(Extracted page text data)
========
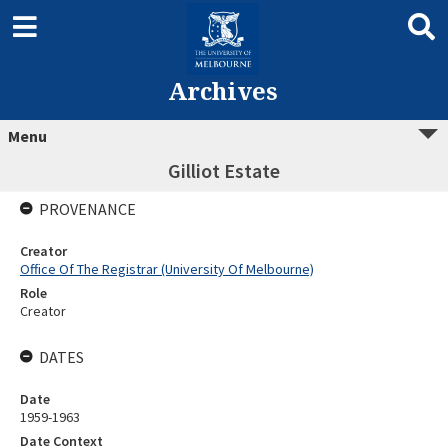
Archives
Menu
Gilliot Estate
PROVENANCE
Creator
Office Of The Registrar (University Of Melbourne)
Role
Creator
DATES
Date
1959-1963
Date Context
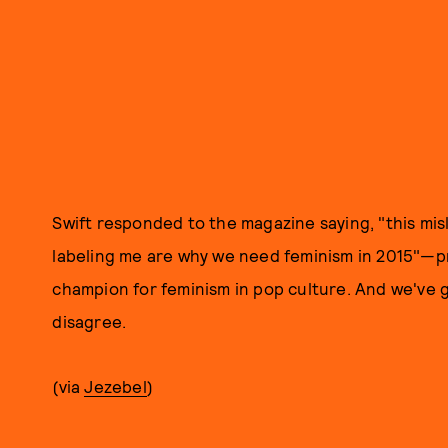
Swift responded to the magazine saying, "this mis
labeling me are why we need feminism in 2015"—p
champion for feminism in pop culture. And we've
disagree.
(via
Jezebel
)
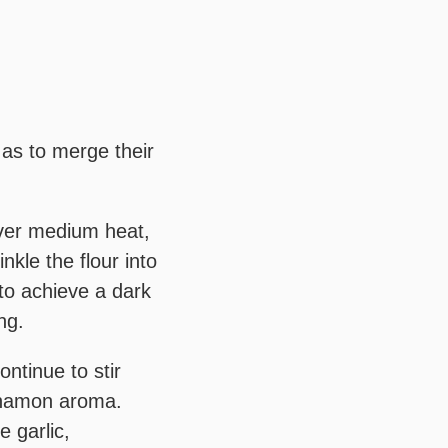
 as to merge their
Over medium heat,
nkle the flour into
 to achieve a dark
ng.
ntinue to stir
innamon aroma.
 garlic,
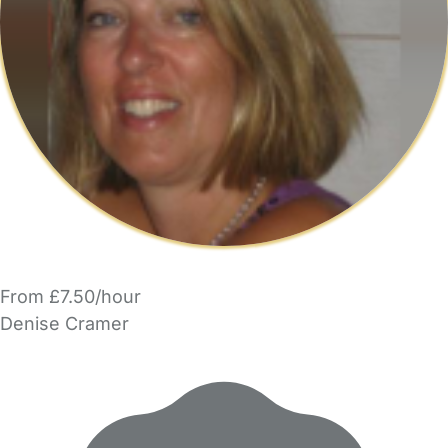
From £7.50/hour
Denise Cramer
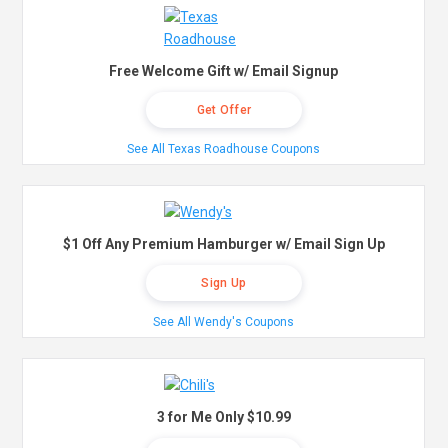
Free Welcome Gift w/ Email Signup
Get Offer
See All Texas Roadhouse Coupons
$1 Off Any Premium Hamburger w/ Email Sign Up
Sign Up
See All Wendy's Coupons
3 for Me Only $10.99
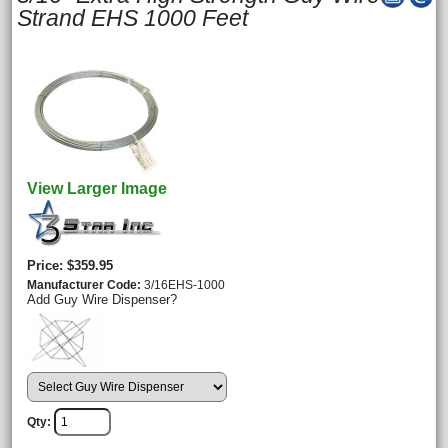
Strand EHS 1000 Feet
View Larger Image
Price
$359.95
Manufacturer Code
3/16EHS-1000
Add Guy Wire Dispenser?
Qty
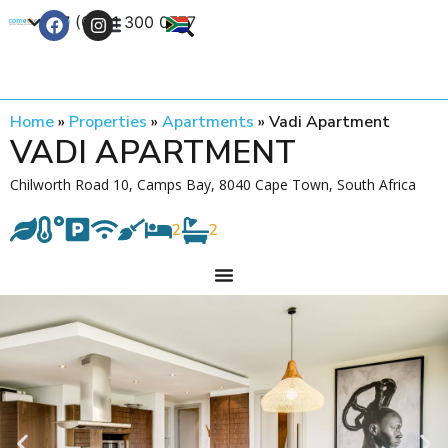
+27 (0) 21 300 0777
Contact Us
Home
»
Properties
»
Apartments
»
Vadi Apartment
VADI APARTMENT
Chilworth Road 10, Camps Bay, 8040 Cape Town, South Africa
2
2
========
--- Work request ---
Omit all pictures while transcribing the entries verbatim.

--- Answer to this exercise ---
Archives
Menu
Gilliot Estate
PROVENANCE
Creator
Office Of The Registrar (University Of Melbourne)
Role
Creator
DATES
Date
1959-1963
Date Context
Swift responded to the magazine saying, "this mis
labeling me are why we need feminism in 2015"—p
champion for feminism in pop culture. And we've
disagree.
(via
Jezebel
)
 as to merge their
Over medium heat,
nkle the flour into
 to achieve a dark
ng.
ntinue to stir
innamon aroma.
 garlic,
From £7.50/hour
Denise Cramer
Free Welcome Gift w/ Email Signup
Get Offer
See All Texas Roadhouse Coupons
$1 Off Any Premium Hamburger w/ Email Sign Up
Sign Up
See All Wendy's Coupons
3 for Me Only $10.99
Strand EHS 1000 Feet
View Larger Image
Price
$359.95
Manufacturer Code
3/16EHS-1000
Add Guy Wire Dispenser?
Qty
+27 (0) 21 300 0777
Contact Us
Home
»
Properties
»
Apartments
»
Vadi Apartment
VADI APARTMENT
Chilworth Road 10, Camps Bay, 8040 Cape Town, South Africa
2
2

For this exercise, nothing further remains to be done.